EasyJet Warns of Geopolitical Headwinds as Fuel Costs and Booking Slump Weigh on Outlook

Apr 16, 2026 08:54 UTC
EZJ.L
Short term

European budget carrier EasyJet reports a significant increase in fuel expenses and a shortening booking curve amid Middle East tensions. The airline expects a substantial first-half loss as volatile energy prices pressure margins.

  • March fuel costs increased by £25 million due to oil price spikes
  • H1 headline loss projected between £540 million and £560 million
  • Q3 and Q4 booking rates have declined by 2% year-over-year
  • Fuel hedging covers 70% of summer needs at $706/metric ton
  • Company maintains £4.7 billion in liquidity to offset geopolitical risks

EasyJet shares faced downward pressure on Thursday after the airline disclosed that escalating conflict in the Middle East and surging fuel prices are negatively impacting customer bookings and operational costs. The stock saw an intraday drop of as much as 8.7% before recovering some losses. The carrier is grappling with a volatile energy environment, reporting an additional £25 million in fuel costs for March alone. This comes as the airline prepares to report its full first-half results on May 21, with expectations of a headline loss before tax between £540 million and £560 million for the period ending March 31. Management highlighted a "shortened booking curve," noting that travelers are delaying ticket purchases.

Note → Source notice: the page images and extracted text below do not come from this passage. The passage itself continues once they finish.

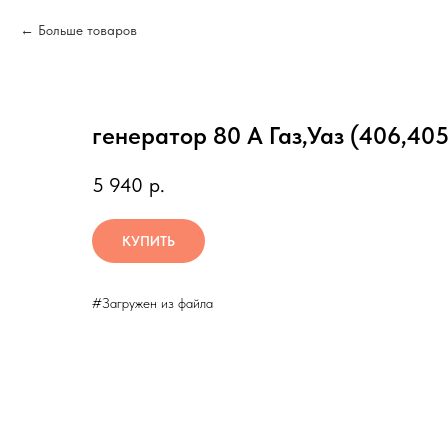
Больше товаров
генератор 80 А Газ,Уаз (406,405
5 940
р.
КУПИТЬ
#Загружен из файла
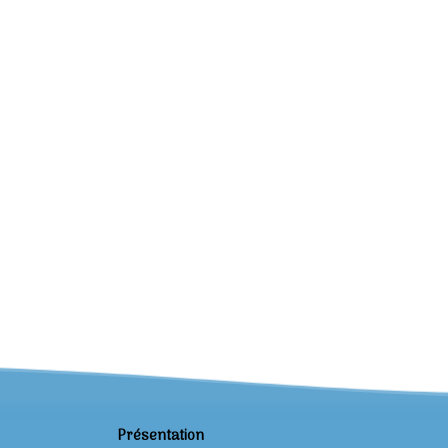
Présentation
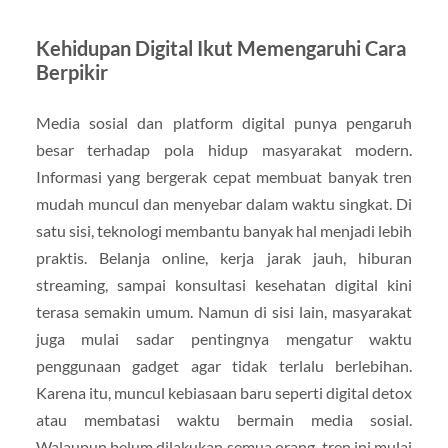
Kehidupan Digital Ikut Memengaruhi Cara
Berpikir
Media sosial dan platform digital punya pengaruh
besar terhadap pola hidup masyarakat modern.
Informasi yang bergerak cepat membuat banyak tren
mudah muncul dan menyebar dalam waktu singkat. Di
satu sisi, teknologi membantu banyak hal menjadi lebih
praktis. Belanja online, kerja jarak jauh, hiburan
streaming, sampai konsultasi kesehatan digital kini
terasa semakin umum. Namun di sisi lain, masyarakat
juga mulai sadar pentingnya mengatur waktu
penggunaan gadget agar tidak terlalu berlebihan.
Karena itu, muncul kebiasaan baru seperti digital detox
atau membatasi waktu bermain media sosial.
Walaupun belum dilakukan semua orang, tren ini mulai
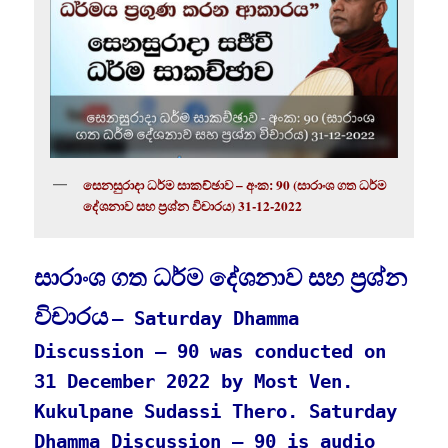
සෙනසුරාදා ධර්ම සාකච්ඡාව – අංක: 90 (සාරාංශ ගත ධර්ම
දේශනාව සහ ප්‍රශ්න විචාරය) 31-12-2022
සාරාංශ ගත ධර්ම දේශනාව සහ ප්‍රශ්න
විචාරය
– Saturday Dhamma
Discussion – 90 was conducted on
31 December 2022 by Most Ven.
Kukulpane Sudassi Thero. Saturday
Dhamma Discussion – 90 is audio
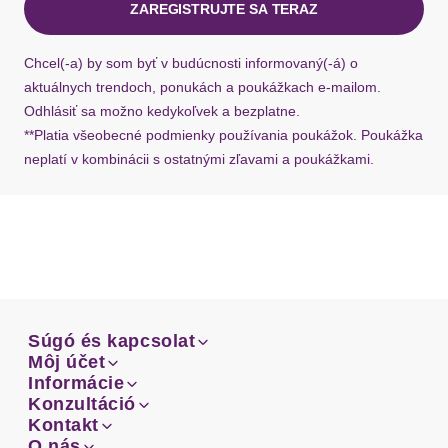
ZAREGISTRUJTE SA TERAZ
Ak chýba návratový štítok, môžete si kedykoľvek
požiadať o nový u našej zákazníckej služby.
Chcel(-a) by som byť v budúcnosti informovaný(-á) o
aktuálnych trendoch, ponukách a poukážkach e-mailom.
Odhlásiť sa možno kedykoľvek a bezplatne.
**Platia všeobecné podmienky používania poukážok. Poukážka
neplatí v kombinácii s ostatnými zľavami a poukážkami.
Súgó és kapcsolat
Súgó és kapcsolat
Môj účet
Email
Môj účet
Informácie
Prehľad objednávok
Email
Informácie
Konzultáció
Doprava
Facebook
Prehľad objednávok
Konzultáció
Kontakt
Sprievodca-veľkosťami
Doprava
Facebook
Kontakt
O nás
Platba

This trend is reflected in current sales figures: third-quarter bookings stand at 63% and fourth-quarter bookings at 30%, both down 2 percentage points compared to the same period last year. The airline remains highly sensitive to revenue fluctuations, noting that a 1% shift in third-quarter revenue per seat would impact overall revenue by £26 million, rising to £33 million in the fourth quarter. To mitigate volatility, EasyJet has locked in 70% of its summer fuel at $706 per metric ton. However, the remaining exposure is significant, with every $100 move in fuel prices estimated to impact costs by £40 million in the second half of 2026. Despite these headwinds, CEO Kenton Jarvis emphasized the company's stability, citing an investment-grade balance sheet and £4.7 billion in liquidity to navigate the current geopolitical climate while maintaining medium-term targets.